### Work task
Out of the lines below, please list those that hold the string "APAARI".

(Dataset entries)
"""
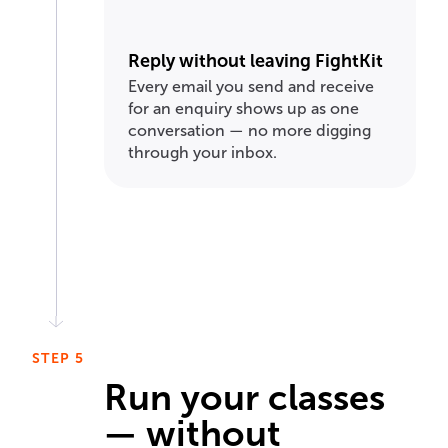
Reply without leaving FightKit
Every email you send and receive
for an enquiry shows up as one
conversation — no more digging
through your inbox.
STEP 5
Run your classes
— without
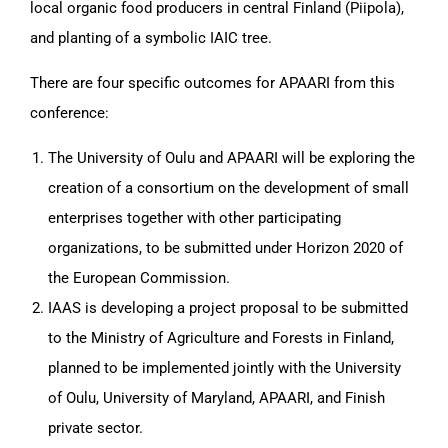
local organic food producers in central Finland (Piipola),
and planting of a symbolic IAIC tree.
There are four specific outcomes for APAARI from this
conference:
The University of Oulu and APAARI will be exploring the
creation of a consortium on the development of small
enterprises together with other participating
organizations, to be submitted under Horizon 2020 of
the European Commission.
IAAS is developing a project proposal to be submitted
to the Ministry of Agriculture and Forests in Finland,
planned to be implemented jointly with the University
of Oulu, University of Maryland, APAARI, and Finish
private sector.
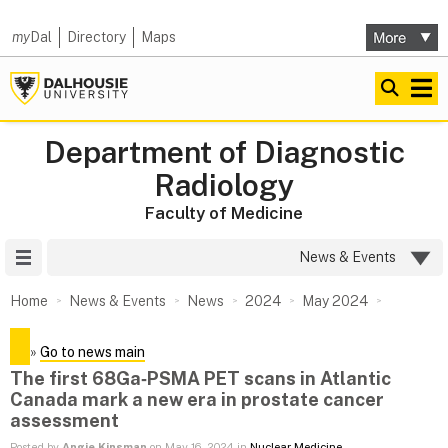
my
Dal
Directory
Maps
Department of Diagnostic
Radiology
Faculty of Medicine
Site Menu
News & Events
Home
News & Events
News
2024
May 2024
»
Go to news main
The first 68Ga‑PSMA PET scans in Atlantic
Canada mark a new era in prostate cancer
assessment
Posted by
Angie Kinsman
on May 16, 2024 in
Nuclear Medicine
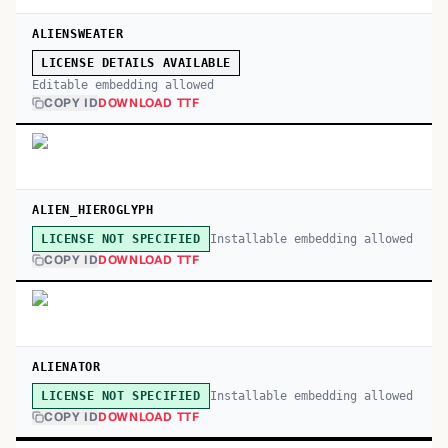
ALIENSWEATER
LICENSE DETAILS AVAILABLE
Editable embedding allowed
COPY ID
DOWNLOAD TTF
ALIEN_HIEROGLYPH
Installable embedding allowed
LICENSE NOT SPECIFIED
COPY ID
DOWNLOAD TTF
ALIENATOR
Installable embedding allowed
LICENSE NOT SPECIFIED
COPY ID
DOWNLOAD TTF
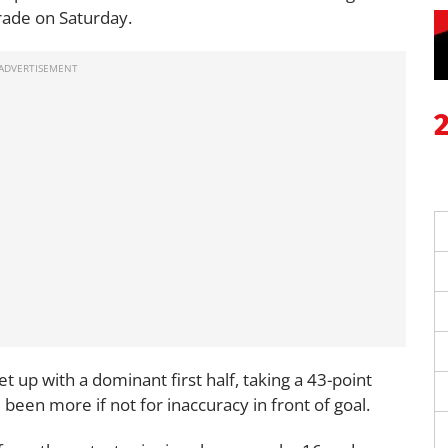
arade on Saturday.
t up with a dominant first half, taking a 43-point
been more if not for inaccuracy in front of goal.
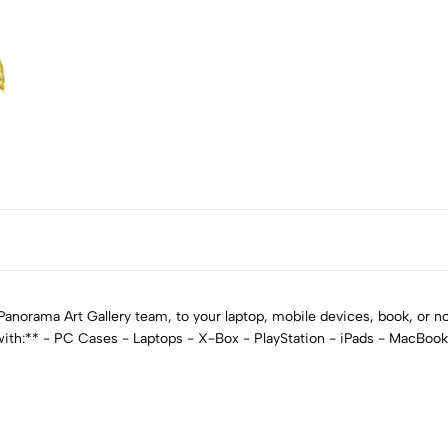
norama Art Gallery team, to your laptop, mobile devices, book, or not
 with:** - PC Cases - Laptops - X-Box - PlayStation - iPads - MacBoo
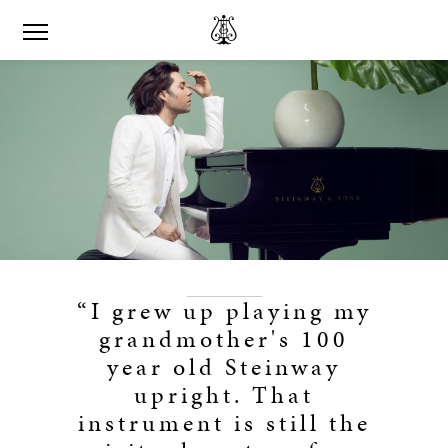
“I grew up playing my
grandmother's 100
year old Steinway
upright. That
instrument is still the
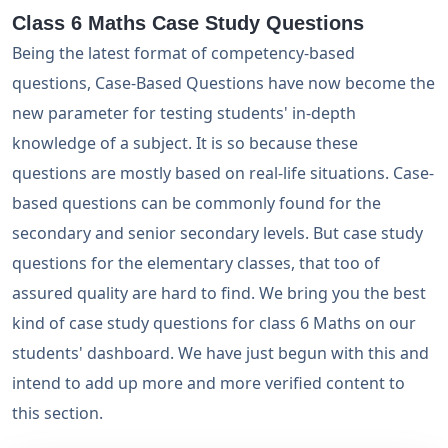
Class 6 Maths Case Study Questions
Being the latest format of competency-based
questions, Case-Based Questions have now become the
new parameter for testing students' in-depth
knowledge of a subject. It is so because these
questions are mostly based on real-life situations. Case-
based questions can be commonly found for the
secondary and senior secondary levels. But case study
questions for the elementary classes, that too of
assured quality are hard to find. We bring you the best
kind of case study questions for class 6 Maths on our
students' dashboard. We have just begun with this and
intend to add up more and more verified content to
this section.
"""
### Result below
There are four specific outcomes for APAARI from this
The University of Oulu and APAARI will be exploring the
of Oulu, University of Maryland, APAARI, and Finish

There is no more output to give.